手紙を見れば、サフィラの家出はサフィラ本人の意志に他ならないことが明らかだが、王の頭の中では、『旅馴れた同行者』 すなわちフィランデの使者の一人がサフィラを無理やりさらって行った、という物語がほぼ出来上がっていた。
短絡的といえば短絡的であったが、それは、どちらかと言えば 「そうであって欲しい」 という王の気持ちの表われであった。
娘が結婚を嫌がって逃げ出した、というより、誰かにそそのかされた、ということになれば、ヴェサニール側の面目は立つ。 

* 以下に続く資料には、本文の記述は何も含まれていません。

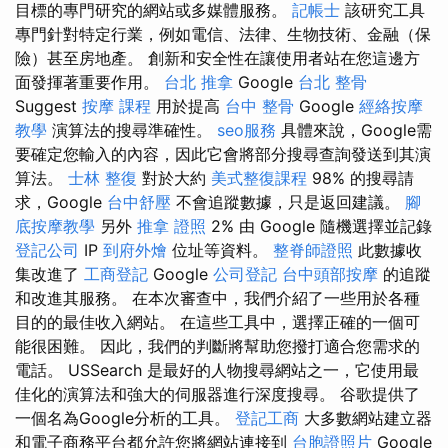
目標的專門研究的網站或多媒體服務。
記帳士
該研究工具
專門針對特定行業，例如電信、法律、生物技術、金融（保
險）甚至房地產。 創新和安全性在讓使用者站在您這邊方
面發揮著重要作用。
台北 推拿
Google
台北 整骨
Suggest
按摩 課程
用於提高
台中 整骨
Google
經絡按摩
教學
演算法的搜尋準確性。
seo服務
具體來說，Google需
要確定您輸入的內容，因此它會將部分搜尋查詢發送到其演
算法。
士林 整復
對於大約
美式整復課程
98% 的搜尋請
求，Google
台中舒壓
不會追蹤數據，只是返回建議。
腳
底按摩教學
另外
推拿 證照
2% 由 Google 隨機選擇並記錄
登記公司
IP
到府外燴
位址等資料。
整脊師證照
此數據收
集改進了
工商登記
Google
公司登記
台中頭部按摩
的追蹤
和改進其服務。 在本次審查中，我們介紹了一些用於各種
目的的最佳收入網站。 在這些工具中，選擇正確的一個可
能很困難。 因此，我們的判斷將幫助您撥打適合您需求的
電話。 USSearch 是最好的人物搜尋網站之一，它使用最
佳化的演算法和強大的伺服器進行深度搜尋。 谷歌提供了
一個名為Google分析的工具。
登記工商
大多數網站建立器
和電子商務平台都允許您將網站連接到
台胞證照片
Google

しかし、断言された使者の方は、力一杯かぶりを振って王に叫んだ。 

「ご、誤解でございます! そのような真似をする筈がございません!」 

「いーや、騙されぬぞ」 王の態度は頑なであった。
「恐らく、婚約の儀の折にサフィラを見て、良からぬ思いを抱いたに違いない。大体、最初からあの使者はどこか軽薄な様子をしておったし、今考えれば、サフィラを見る目付きもどこかいかがわしかった」 

実際に婚礼の儀が執り行われた場では、そのようなことなど少しも考え付かなかった王であるが、今は極度の興奮も手伝って、有ること無いことを次から次へと妄想し始めていた。 

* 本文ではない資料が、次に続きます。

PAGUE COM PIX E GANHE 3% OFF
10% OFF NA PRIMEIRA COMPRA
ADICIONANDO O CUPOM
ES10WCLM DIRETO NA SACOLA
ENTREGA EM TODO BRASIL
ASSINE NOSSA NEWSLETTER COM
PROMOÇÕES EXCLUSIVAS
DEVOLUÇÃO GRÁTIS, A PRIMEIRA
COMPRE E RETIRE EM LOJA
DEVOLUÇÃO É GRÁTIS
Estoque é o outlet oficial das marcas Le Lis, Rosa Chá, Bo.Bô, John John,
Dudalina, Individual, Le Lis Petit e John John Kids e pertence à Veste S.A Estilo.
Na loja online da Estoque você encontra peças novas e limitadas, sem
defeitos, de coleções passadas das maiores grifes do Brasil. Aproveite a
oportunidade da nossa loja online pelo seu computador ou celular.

普段は温厚な王であったが、一度激すると収まるまでに時間がかかることを、同席しているヴェサニールの重臣たちは承知していた。そして、このような場合は口を挟めば挟むほど、その時間が長引くことも。それ故に、誰も意見を述べることもなく、息を詰めて成り行きを見守っていた。

「それにしても、みずからの主の花嫁を掠め取るとは、何という不埒な! フィランデに道徳はないのか! この上はそなた等の王にも事の次第を告げて、然るべき処分をしてもらわねばならん! もちろん、タウケーン王子にもじゃ! おお、哀れな王子殿! みずからの従者に裏切られたとあっては、どのように気落ちなさることか!」
「違うのです! 本当に違うのでございます!」 

使者の声は、既に悲鳴に近い。
しかし、弁解しようとする姿勢が、なおのこと王の怒りの火に油を注ぐ。 

「何が違うというのじゃ! この期に及んで見苦しい!」 

「恐れながら、申し上げます! その姿を消した使者というのは……」 

「おう、何じゃ、申してみよ!」 

「その者こそが、我がフィランデ国のタウケーン王子その人なのでございます!」

「……」 

「……」 

「……」 

使者の悲痛な声が響き渡った後、文字通り王の間は不自然なほどに静まり返った。 

王は黙った。
重臣たちも黙っている。 

ぜいぜいと呼吸を荒げる使者の息遣いのみが、人々の耳を通り抜けていく。 

「……何じゃと?」  ようやく王が我を取り戻し、突然すぎる使者の告白の意味を問うた。
「何と申した? タウケーン王子と?」 

「はあ、実は……」 

ここまで来たら、もう隠し立てすることもない、とばかりに、使者は白状し始めた。